@private.me/xbind 1.2.0

package/dist-standalone/gateway-transport.d.ts

@@ -0,0 +1,59 @@
+/**
+ * Gateway transport adapter for delivering envelopes to Xail inbox users.
+ *
+ * Sends envelopes via POST /gateway/deliver on the hosted gateway API.
+ * For agent-to-agent (M2M), use HttpsTransportAdapter with direct URLs.
+ * Optionally polls for incoming messages.
+ */
+import type { Result } from '@private.me/shared';
+import type { TransportEnvelope } from './envelope.js';
+import type { XailTransportAdapter, TransportError, EnvelopeHandler } from './transport.js';
+/** Options for GatewayTransport. */
+export interface GatewayTransportOptions {
+    /** API key for gateway authentication. */
+    readonly apiKey: string;
+    /** Gateway base URL. Required — no default to prevent accidental sends. */
+    readonly gateway: string;
+    /** Request timeout in ms. Default: 15000. */
+    readonly timeoutMs?: number;
+    /** Custom fetch implementation (for testing). */
+    readonly fetch?: typeof globalThis.fetch;
+    /** Polling interval for incoming messages in ms. Default: 0 (disabled). */
+    readonly pollIntervalMs?: number;
+}
+/**
+ * Transport adapter for the Xail Gateway.
+ *
+ * Sends envelopes via POST /gateway/deliver with API key auth.

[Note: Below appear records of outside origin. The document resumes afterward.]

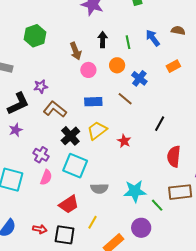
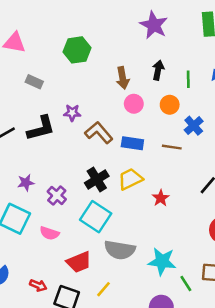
brown line: (125, 99) -> (172, 147), turned -42
brown L-shape: (55, 109) -> (99, 133), moved
purple star: (16, 130) -> (26, 183), moved
pink semicircle: (46, 177) -> (49, 233), moved, turned 77
gray semicircle: (99, 188) -> (120, 250), size x1.4

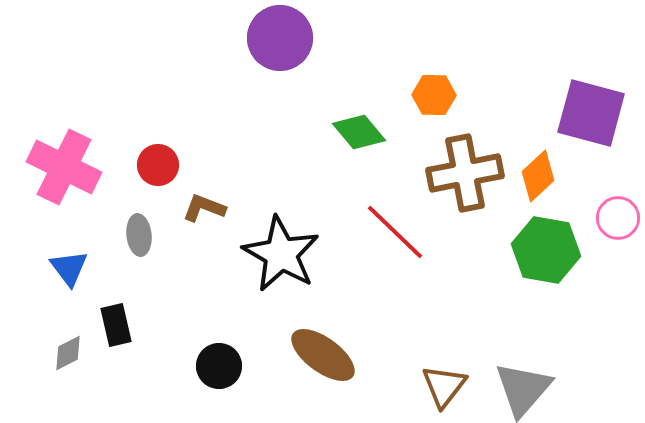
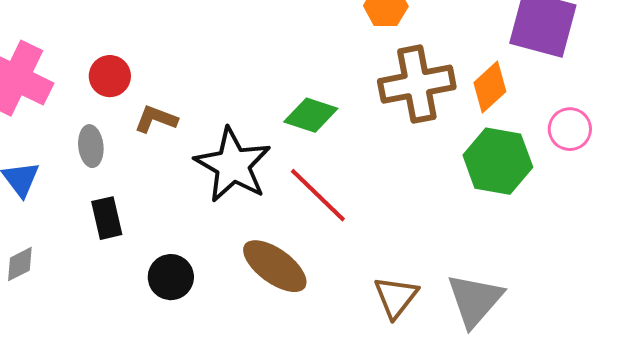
green diamond: (359, 132) -> (311, 115), moved, turned -32
red line: (395, 232) -> (318, 195), moved
black rectangle: (116, 325) -> (107, 218), moved

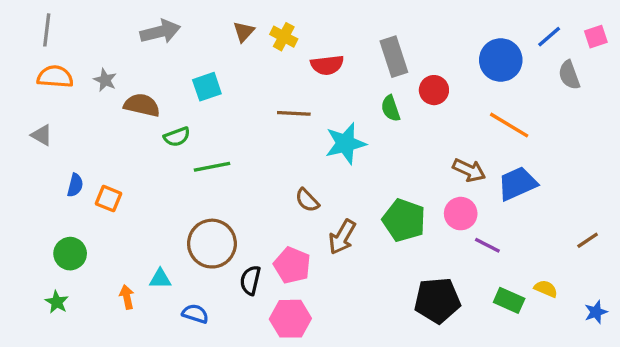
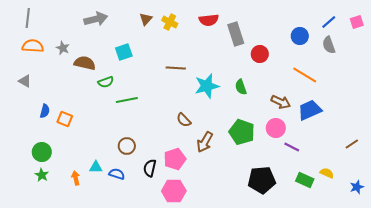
blue circle: (501, 60) -> (300, 36), size x0.7
red semicircle: (327, 65) -> (209, 20), moved
gray semicircle: (569, 75) -> (329, 45), moved
green semicircle: (391, 108) -> (241, 87), moved
brown circle: (212, 244) -> (127, 146), size x0.6
pink pentagon: (292, 265) -> (175, 159), turned 30
green star: (57, 302) -> (42, 175), moved
blue semicircle: (195, 314) -> (117, 174), moved

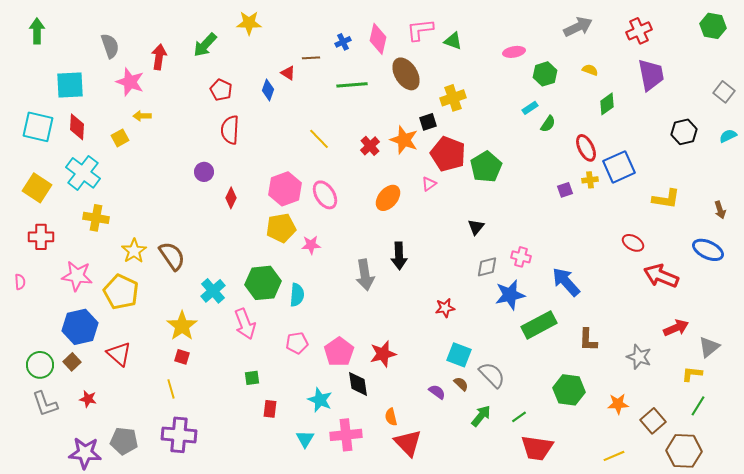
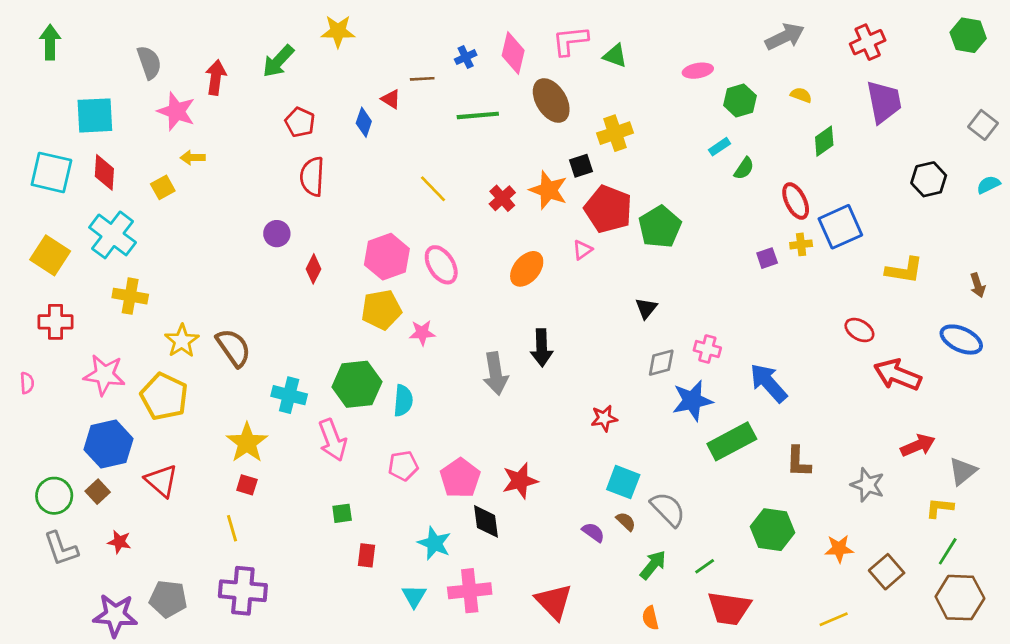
cyan cross: (213, 291) -> (289, 395), turned -35
orange semicircle: (391, 417) -> (650, 618), moved
brown hexagon: (684, 451) -> (960, 598), moved

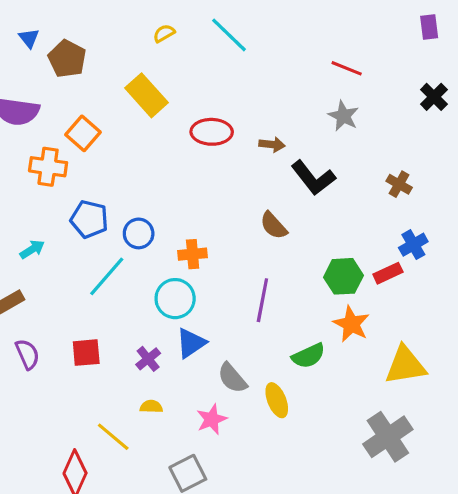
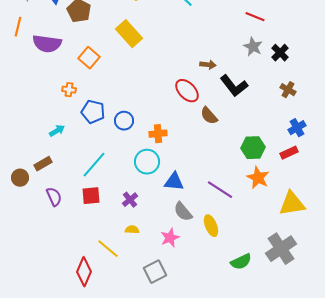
black cross: (434, 97) -> (280, 53), moved
red ellipse: (212, 132) -> (187, 91), moved, turned 45
orange cross: (48, 167) -> (69, 90), moved, size x0.6
red rectangle: (388, 273) -> (289, 153), moved
cyan line: (107, 276) -> (94, 165), moved
purple line: (262, 300) -> (220, 190), moved, turned -68
blue triangle: (191, 343) -> (174, 182), moved, turned 40
green semicircle: (309, 356) -> (241, 262), moved

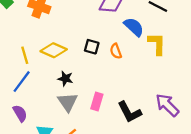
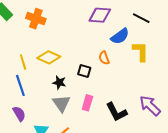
blue semicircle: (134, 27) -> (120, 36), turned 102
black square: (92, 47) -> (84, 71), moved
blue line: (22, 82) -> (20, 85), turned -55

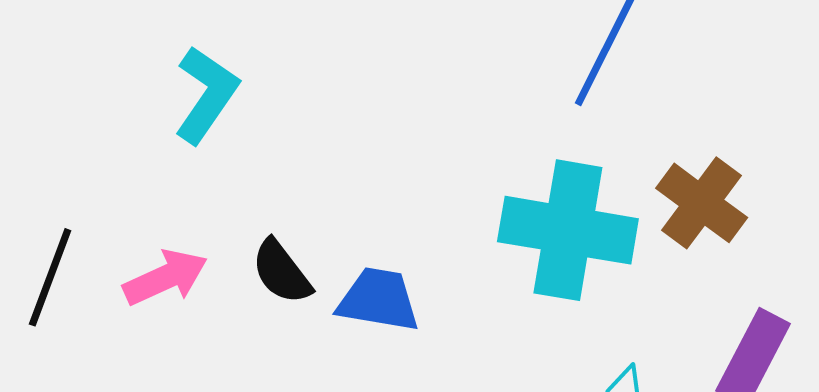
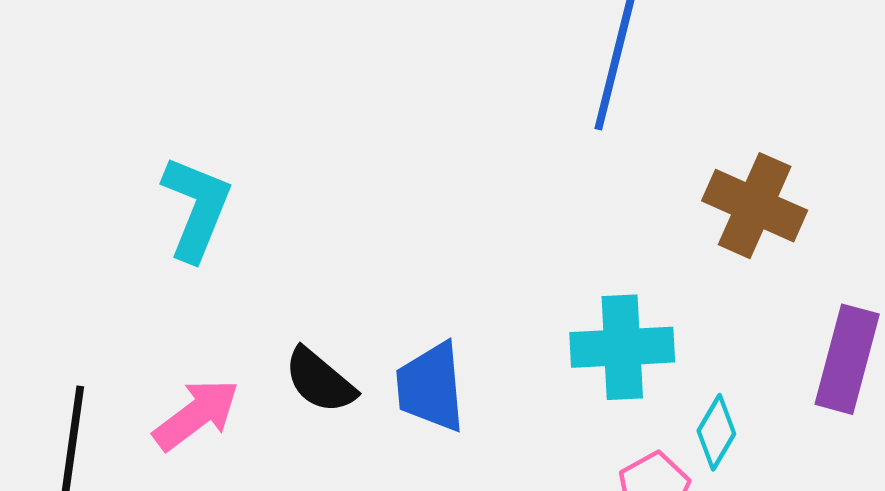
cyan cross: (568, 230) -> (622, 347), moved, size x0.7
blue trapezoid: (378, 300) -> (431, 387), turned -92

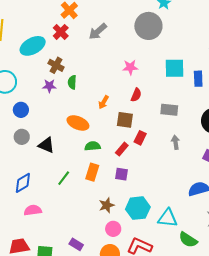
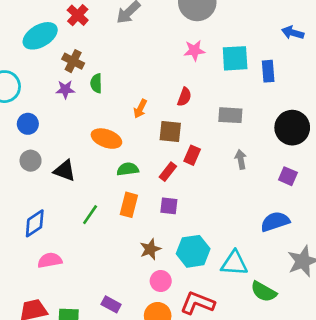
pink star: (130, 67) -> (194, 50), moved

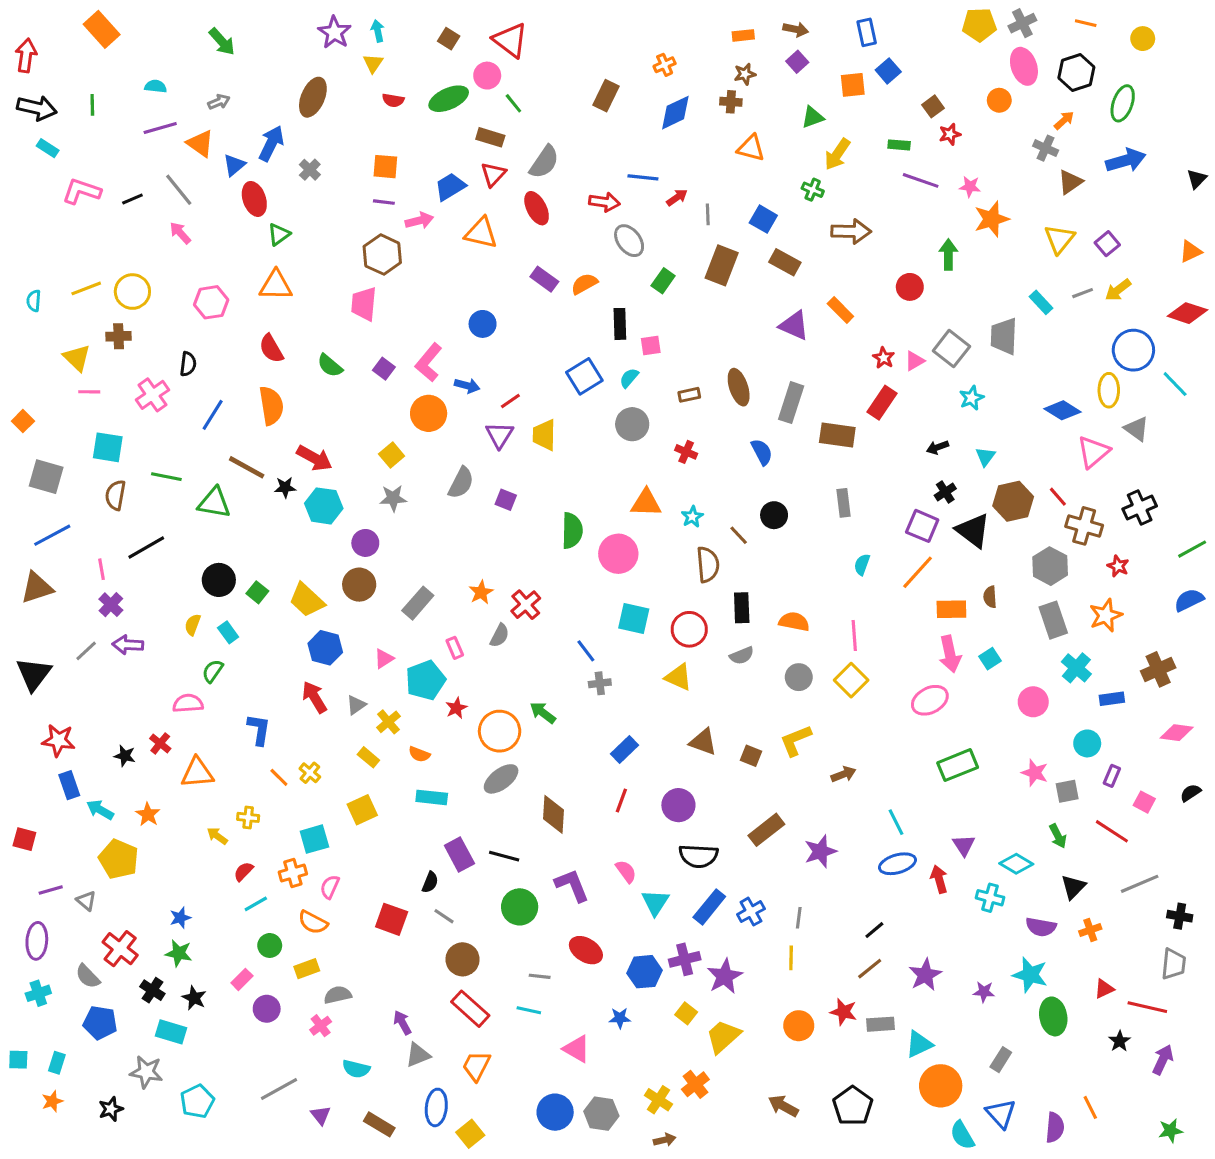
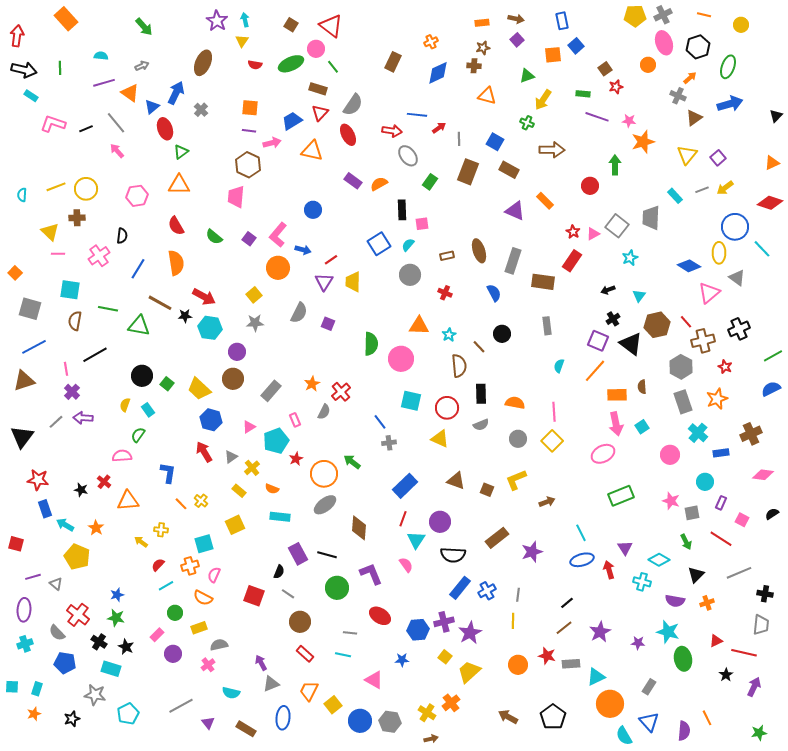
brown cross: (1084, 526) -> (703, 341), turned -30
blue rectangle: (624, 750) -> (405, 486), size x1.4
cyan triangle: (655, 902) -> (416, 540), moved
red rectangle: (470, 1009) -> (305, 654), size x0.7
yellow square: (470, 1134) -> (333, 705), moved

+ * Optionally polls GET /gateway/messages/:did for incoming messages.
+ */
+export declare class GatewayTransport implements XailTransportAdapter {
+    private readonly apiKey;
+    private readonly gateway;
+    private readonly timeoutMs;
+    private readonly fetchFn;
+    private readonly pollIntervalMs;
+    private handlers;
+    private pollTimer;
+    private senderDid;
+    constructor(opts: GatewayTransportOptions);
+    /**
+     * Send a signed envelope to a recipient via the gateway.
+     * @param envelope - The signed transport envelope.
+     * @param _recipientDid - Recipient DID (already in envelope.recipient).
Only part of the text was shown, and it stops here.